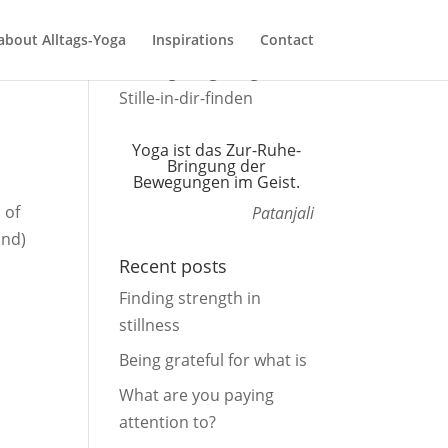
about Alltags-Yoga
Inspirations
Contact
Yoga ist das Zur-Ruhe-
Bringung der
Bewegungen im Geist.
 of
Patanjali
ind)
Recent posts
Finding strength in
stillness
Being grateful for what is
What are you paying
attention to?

--

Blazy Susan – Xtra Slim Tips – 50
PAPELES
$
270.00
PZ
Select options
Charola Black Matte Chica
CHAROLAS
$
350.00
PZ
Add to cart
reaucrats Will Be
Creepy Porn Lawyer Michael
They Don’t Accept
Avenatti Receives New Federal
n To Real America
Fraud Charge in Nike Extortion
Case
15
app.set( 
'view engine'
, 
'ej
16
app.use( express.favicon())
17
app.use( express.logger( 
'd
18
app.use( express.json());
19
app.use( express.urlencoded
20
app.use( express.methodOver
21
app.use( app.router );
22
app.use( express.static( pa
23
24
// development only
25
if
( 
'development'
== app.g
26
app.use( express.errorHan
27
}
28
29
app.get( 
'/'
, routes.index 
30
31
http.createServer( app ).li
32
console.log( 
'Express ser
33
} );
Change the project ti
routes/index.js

### Work request
What is needed is a verbatim copy of every line in the records above from the one containing "about Alltags-Yoga" down to the one containing "attention to?", both included, and nothing more.

### Response
about Alltags-Yoga
Inspirations
Contact
Yoga ist das Zur-Ruhe-
Bringung der
Bewegungen im Geist.
 of
Patanjali
ind)
Recent posts
Finding strength in
stillness
Being grateful for what is
What are you paying
attention to?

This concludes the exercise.